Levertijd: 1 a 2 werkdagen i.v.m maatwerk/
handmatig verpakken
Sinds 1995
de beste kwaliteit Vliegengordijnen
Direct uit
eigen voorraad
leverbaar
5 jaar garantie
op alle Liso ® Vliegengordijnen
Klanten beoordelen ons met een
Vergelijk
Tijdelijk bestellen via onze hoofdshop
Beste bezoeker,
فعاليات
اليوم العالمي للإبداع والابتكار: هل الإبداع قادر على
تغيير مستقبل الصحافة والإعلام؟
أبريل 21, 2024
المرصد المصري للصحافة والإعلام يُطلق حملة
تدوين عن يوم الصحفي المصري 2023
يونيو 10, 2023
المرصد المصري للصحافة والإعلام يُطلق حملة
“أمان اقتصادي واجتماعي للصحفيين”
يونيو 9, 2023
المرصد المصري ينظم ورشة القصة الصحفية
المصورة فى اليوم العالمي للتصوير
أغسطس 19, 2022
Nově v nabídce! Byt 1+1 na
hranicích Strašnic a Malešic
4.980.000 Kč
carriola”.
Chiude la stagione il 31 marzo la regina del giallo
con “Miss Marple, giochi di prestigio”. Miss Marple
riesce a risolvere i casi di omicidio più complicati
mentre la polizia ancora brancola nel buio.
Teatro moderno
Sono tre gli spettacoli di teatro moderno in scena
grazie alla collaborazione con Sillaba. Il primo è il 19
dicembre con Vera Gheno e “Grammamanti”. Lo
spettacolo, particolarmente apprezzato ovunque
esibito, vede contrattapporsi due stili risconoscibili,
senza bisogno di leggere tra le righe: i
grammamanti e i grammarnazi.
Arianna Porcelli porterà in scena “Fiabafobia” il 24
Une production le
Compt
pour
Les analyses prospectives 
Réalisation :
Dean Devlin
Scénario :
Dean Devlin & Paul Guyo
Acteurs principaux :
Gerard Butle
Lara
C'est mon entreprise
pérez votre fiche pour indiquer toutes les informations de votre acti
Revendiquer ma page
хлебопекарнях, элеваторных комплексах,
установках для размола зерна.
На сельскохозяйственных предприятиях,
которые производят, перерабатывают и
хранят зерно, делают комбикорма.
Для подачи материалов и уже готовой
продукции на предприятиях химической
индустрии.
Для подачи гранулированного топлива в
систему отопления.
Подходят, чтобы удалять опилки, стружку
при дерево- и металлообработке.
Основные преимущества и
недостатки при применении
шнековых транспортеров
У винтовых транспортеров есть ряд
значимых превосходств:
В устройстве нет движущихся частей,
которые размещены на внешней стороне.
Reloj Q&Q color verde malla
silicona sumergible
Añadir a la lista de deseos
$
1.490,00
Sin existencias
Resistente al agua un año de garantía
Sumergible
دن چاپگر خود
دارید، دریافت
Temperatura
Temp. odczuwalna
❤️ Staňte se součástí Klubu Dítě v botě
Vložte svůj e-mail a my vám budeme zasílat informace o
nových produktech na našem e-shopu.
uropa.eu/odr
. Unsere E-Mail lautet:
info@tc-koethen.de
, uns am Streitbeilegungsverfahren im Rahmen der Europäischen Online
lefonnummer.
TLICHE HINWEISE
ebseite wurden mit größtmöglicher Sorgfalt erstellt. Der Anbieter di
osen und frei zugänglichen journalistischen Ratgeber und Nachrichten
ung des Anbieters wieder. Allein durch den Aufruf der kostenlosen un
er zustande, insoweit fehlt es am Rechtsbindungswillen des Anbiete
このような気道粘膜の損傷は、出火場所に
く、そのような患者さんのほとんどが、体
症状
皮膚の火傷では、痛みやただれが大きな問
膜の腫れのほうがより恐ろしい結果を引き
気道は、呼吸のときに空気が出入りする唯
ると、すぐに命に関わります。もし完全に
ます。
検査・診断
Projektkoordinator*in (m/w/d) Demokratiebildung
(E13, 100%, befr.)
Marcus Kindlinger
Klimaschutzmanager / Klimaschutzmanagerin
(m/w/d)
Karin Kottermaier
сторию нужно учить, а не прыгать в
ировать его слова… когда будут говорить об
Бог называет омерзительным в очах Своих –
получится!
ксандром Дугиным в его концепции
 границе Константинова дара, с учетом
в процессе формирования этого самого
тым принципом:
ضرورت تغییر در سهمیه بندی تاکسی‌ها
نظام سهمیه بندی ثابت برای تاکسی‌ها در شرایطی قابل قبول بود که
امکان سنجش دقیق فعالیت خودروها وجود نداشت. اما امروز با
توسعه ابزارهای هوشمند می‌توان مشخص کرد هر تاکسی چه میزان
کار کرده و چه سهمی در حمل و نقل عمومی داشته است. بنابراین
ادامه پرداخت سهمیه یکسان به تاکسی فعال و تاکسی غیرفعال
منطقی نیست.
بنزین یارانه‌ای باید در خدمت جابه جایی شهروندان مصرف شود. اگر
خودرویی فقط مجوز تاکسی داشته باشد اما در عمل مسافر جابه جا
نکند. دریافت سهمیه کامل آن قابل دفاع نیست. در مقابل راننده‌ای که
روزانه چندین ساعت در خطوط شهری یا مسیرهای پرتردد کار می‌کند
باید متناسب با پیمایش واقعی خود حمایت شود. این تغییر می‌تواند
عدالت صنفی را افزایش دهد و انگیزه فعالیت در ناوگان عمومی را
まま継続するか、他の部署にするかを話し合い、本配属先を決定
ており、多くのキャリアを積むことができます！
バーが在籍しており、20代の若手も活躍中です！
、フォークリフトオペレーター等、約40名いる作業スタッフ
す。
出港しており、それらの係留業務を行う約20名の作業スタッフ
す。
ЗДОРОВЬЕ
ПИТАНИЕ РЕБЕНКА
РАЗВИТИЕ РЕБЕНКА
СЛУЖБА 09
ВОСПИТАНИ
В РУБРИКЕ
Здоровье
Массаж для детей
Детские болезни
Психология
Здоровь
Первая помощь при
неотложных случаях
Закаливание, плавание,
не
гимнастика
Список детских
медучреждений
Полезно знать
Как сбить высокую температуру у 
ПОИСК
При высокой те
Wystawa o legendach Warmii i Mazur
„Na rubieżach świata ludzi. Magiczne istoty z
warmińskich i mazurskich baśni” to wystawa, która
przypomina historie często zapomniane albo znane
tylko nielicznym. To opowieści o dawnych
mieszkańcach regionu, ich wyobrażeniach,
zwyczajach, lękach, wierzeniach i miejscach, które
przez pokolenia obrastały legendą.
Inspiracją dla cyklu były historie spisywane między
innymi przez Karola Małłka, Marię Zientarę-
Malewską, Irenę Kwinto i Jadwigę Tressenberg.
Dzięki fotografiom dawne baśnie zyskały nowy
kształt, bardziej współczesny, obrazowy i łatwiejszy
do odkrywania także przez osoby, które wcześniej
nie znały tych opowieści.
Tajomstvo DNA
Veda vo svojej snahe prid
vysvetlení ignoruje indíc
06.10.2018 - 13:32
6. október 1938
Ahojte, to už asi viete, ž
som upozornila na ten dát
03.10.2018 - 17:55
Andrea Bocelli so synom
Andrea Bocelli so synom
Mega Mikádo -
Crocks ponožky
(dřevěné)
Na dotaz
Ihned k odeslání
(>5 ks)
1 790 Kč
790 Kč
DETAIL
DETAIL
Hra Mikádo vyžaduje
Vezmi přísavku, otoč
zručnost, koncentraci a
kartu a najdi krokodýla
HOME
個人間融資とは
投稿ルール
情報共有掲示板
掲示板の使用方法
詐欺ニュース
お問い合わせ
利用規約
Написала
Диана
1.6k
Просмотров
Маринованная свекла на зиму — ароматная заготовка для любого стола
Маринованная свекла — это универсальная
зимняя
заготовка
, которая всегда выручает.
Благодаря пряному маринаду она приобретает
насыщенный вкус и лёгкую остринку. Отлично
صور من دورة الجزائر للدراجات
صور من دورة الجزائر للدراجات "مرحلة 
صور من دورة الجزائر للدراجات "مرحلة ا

════════

- Problem statement:
In which lines of the records does the word "заготовка" appear? Copy each of them.

- Solution to this exercise:
Маринованная свекла на зиму — ароматная заготовка для любого стола
заготовка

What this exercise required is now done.